Description Flavio Stanchina 2012-03-18 11:29:48 UTC
The kernel oopsed on me after I added a bitmap to a RAID1 md device with:

  mdadm --grow /dev/md2 --bitmap=internal

This happened to me during normal operation -- twice, because I hoped the first time it was just bad luck. Then I booted with init=/bin/bash, i.e. nothing but the bare kernel, built a RAID1 on two spare partitions, added a bitmap as described above and it oopsed as soon as I tried to write something to the device. This was with a Debian distribution kernel, linux-image-3.2.0-1-amd64 versions 3.2.4-1 and 3.2.6-1; see Debian bug 661558:
http://bugs.debian.org/cgi-bin/bugreport.cgi?bug=661558

I've now reproduced it with a vanilla 3.2.6 kernel, I'm attaching the kernel messages captured with netconsole.

The commands used are as follows:

mdadm --zero-superblock /dev/disk/by-id/ata-XXX-part1
mdadm --zero-superblock /dev/disk/by-id/ata-YYY-part3
mdadm --create /dev/md3 --metadata=0.90 --assume-clean -l1 -n2 \
 /dev/disk/by-id/ata-XXX-part1 \
 /dev/disk/by-id/ata-YYY-part3
mdadm --grow /dev/md3 --bitmap=internal
dd if=/dev/zero of=/dev/md3 bs=1M count=1

mdadm is Debian version 3.2.3-2.
Comment 1 Flavio Stanchina 2012-03-18 11:30:28 UTC
Created attachment 72641 [details]
kernel messages
Comment 2 Flavio Stanchina 2012-03-18 11:30:58 UTC
Created attachment 72642 [details]
kernel config
Comment 3 Neil Brown 2012-03-18 22:20:57 UTC
Thanks for the report.

I believe this is fixed by:

http://neil.brown.name/git?p=md;a=commitdiff;h=37b8fb4a7443ad1d83a977f4b1720b5617447fed

which I have queued to send to Linus as soon as 3.3 is out.  It will then be added to recent stable kernels.

(maybe I should just submit it now .. but I thought 3.3 was imminent).
Comment 4 Flavio Stanchina 2012-03-20 20:43:53 UTC
I applied the patch to a vanilla 3.2.6 and tried again, but got the same crash.

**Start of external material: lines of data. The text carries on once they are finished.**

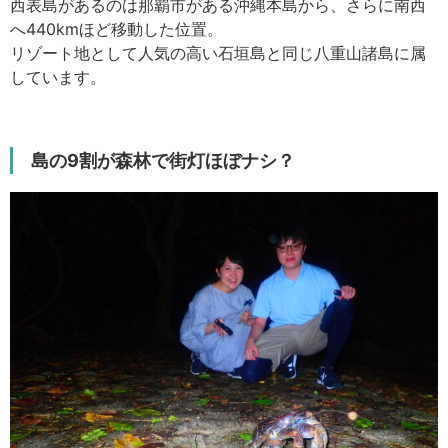
西表島があるのは那覇市がある沖縄本島から、さらに南西
へ440kmほど移動した位置。
リゾート地として人気の高い石垣島と同じ八重山諸島に属
しています。
島の9割が森林で街灯ほぼナシ？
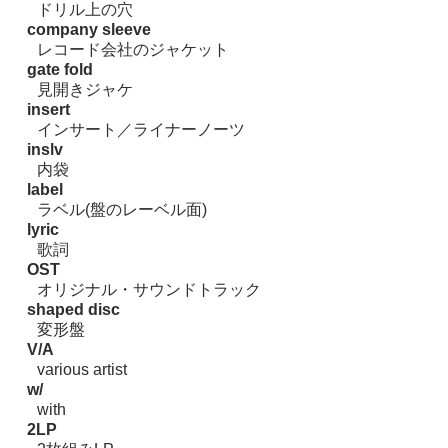
ドリル上の穴
company sleeve
レコード会社のジャケット
gate fold
見開きジャケ
insert
インサート／ライナーノーツ
inslv
内袋
label
ラベル(盤のレーベル面)
lyric
歌詞
OST
オリジナル・サウンドトラック
shaped disc
変形盤
V/A
various artist
w/
with
2LP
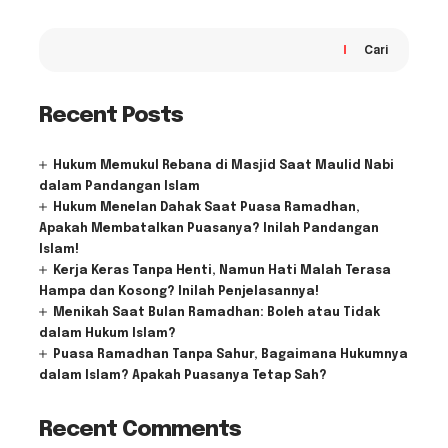
Cari
Recent Posts
Hukum Memukul Rebana di Masjid Saat Maulid Nabi
dalam Pandangan Islam
Hukum Menelan Dahak Saat Puasa Ramadhan,
Apakah Membatalkan Puasanya? Inilah Pandangan
Islam!
Kerja Keras Tanpa Henti, Namun Hati Malah Terasa
Hampa dan Kosong? Inilah Penjelasannya!
Menikah Saat Bulan Ramadhan: Boleh atau Tidak
dalam Hukum Islam?
Puasa Ramadhan Tanpa Sahur, Bagaimana Hukumnya
dalam Islam? Apakah Puasanya Tetap Sah?
Recent Comments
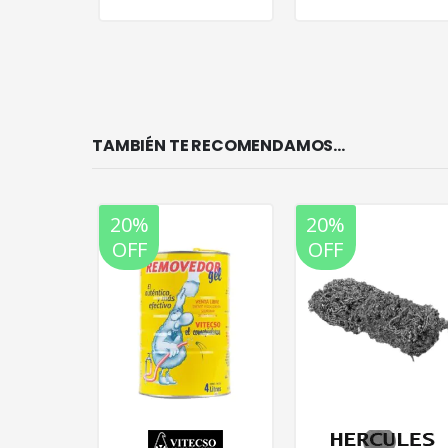
TAMBIÉN TE RECOMENDAMOS…
20%
20%
OFF
OFF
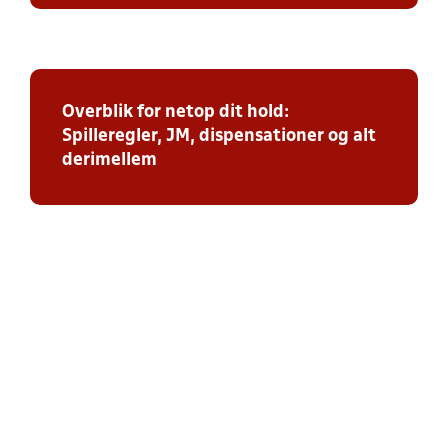
Overblik for netop dit hold:
Spilleregler, JM, dispensationer og alt
derimellem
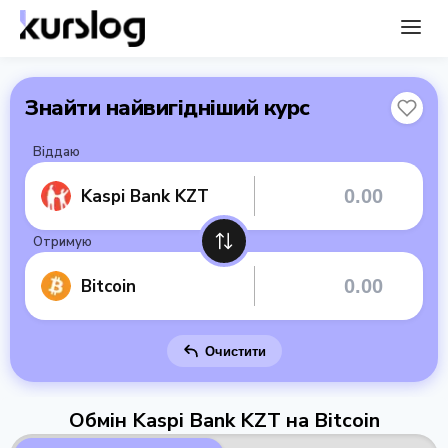
Знайти найвигідніший курс
Віддаю
Kaspi Bank KZT
Отримую
Bitcoin
Очистити
Обмін Kaspi Bank KZT на Bitcoin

I'm sorry I didn't capture the kernel messages as I was in a hurry, but can do that if you think it might be useful.
Comment 5 Neil Brown 2012-03-20 20:57:50 UTC
Yes please - and double check that you are really running the new kernel as I have a high degree of confidence that the patch fixes that problem.
Comment 6 Flavio Stanchina 2012-03-22 21:04:45 UTC
Well, it appears that I did indeed boot the wrong kernel. After I applied your patch and rebuilt the kernel, "make deb-pkg" added a + to the version number (I suppose it's meant to signal that the sources aren't pristine) and to apt-get, a trailing + means "install the package with this name WITHOUT the +" so it installed the unpatched kernel again. :-/

I've now rebuilt and installed the right kernel and I can confirm that your patch fixes the crash I've seen. However, you might want to look at the trace I'm attaching, because at 157.8 seconds there's another kernel BUG in drivers/md/md.c, probably unrelated to the bitmap thing but still firmly in your territory. :)

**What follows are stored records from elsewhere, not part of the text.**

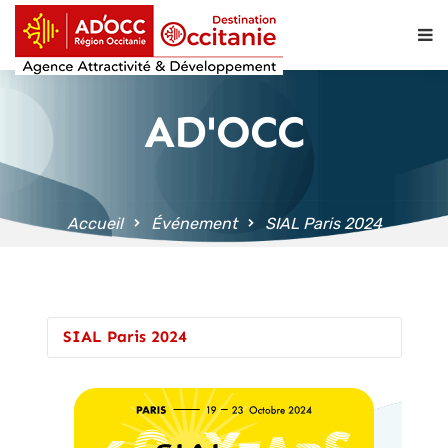
contenu
principal
AD'OCC
Accueil
Événement
SIAL Paris 2024
SIAL Paris 2024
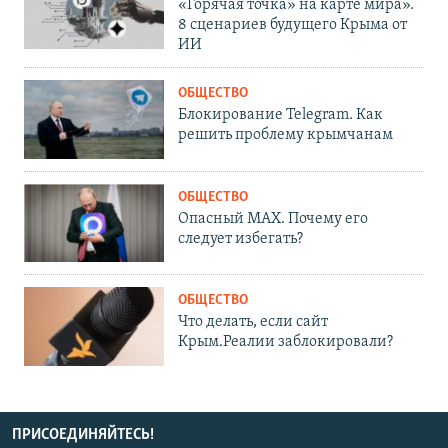
«Горячая точка» на карте мира».
8 сценариев будущего Крыма от
ИИ
ОБЩЕСТВО
Блокирование Telegram. Как
решить проблему крымчанам
ОБЩЕСТВО
Опасный MAX. Почему его
следует избегать?
ОБЩЕСТВО
Что делать, если сайт
Крым.Реалии заблокировали?
ПРИСОЕДИНЯЙТЕСЬ!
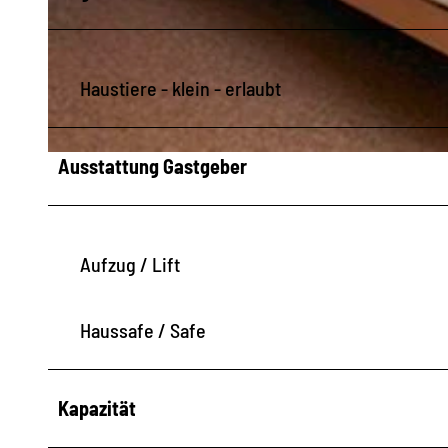
Z
Haustiere - klein - erlaubt
i
m
m
Ausstattung Gastgeber
Z
e
i
r
m
m
Aufzug / Lift
e
r
Haussafe / Safe
Kapazität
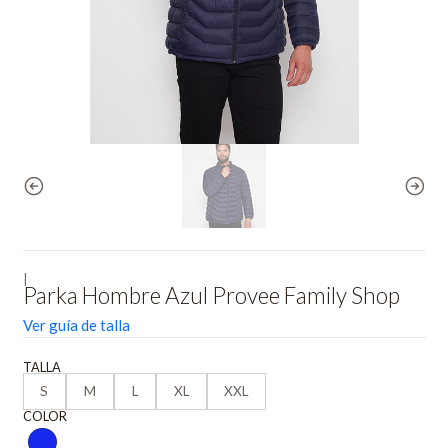
|
Parka Hombre Azul Provee Family Shop
Ver guía de talla
TALLA
S
M
L
XL
XXL
COLOR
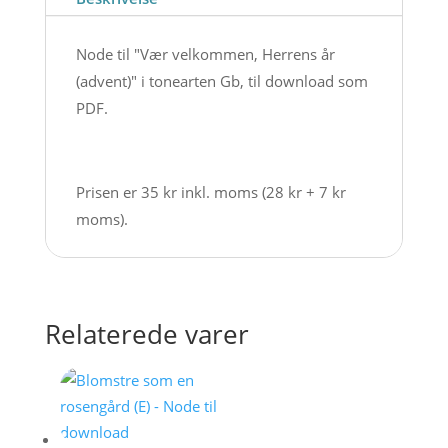
til
download
Node til "Vær velkommen, Herrens år
antal
(advent)" i tonearten Gb, til download som
PDF.
Prisen er 35 kr inkl. moms (28 kr + 7 kr
moms).
Relaterede varer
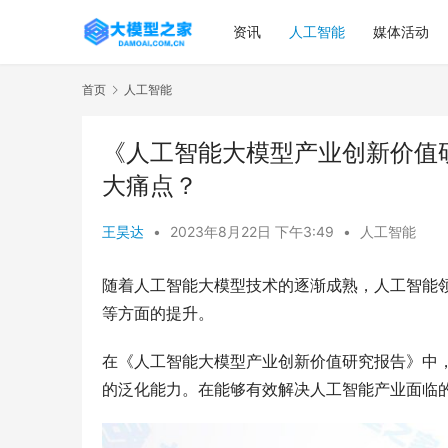
资讯
人工智能
媒体活动
首页
人工智能
《人工智能大模型产业创新价值
大痛点？
王昊达
•
2023年8月22日 下午3:49
•
人工智能
随着人工智能大模型技术的逐渐成熟，人工智能
等方面的提升。
在《人工智能大模型产业创新价值研究报告》中
的泛化能力。在能够有效解决人工智能产业面临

After creating the array, I ran "dd if=/dev/zero of=/dev/md3 bs=1M count=1" as usual and it survived. I ran dd again without count=1 to stress test the thing a bit more, oblivious to the fact that job control is disabled in a shell started with init=/bin/bash, so after a minute or so when I was satisfied that it was working fine I just hit Ctrl+Alt+Del and I got the kernel BUG you'll find in the trace.
Comment 7 Flavio Stanchina 2012-03-22 21:05:37 UTC
Created attachment 72687 [details]
kernel trace with a different BUG
Comment 8 Neil Brown 2012-03-22 21:19:51 UTC
Thanks.
That second one is fixed by:

http://neil.brown.name/git?p=md;a=commitdiff;h=c744a65c1e2d59acc54333ce80a5b0702a98010b

already sent to Linus, but he doesn't seem to have pulled it yet.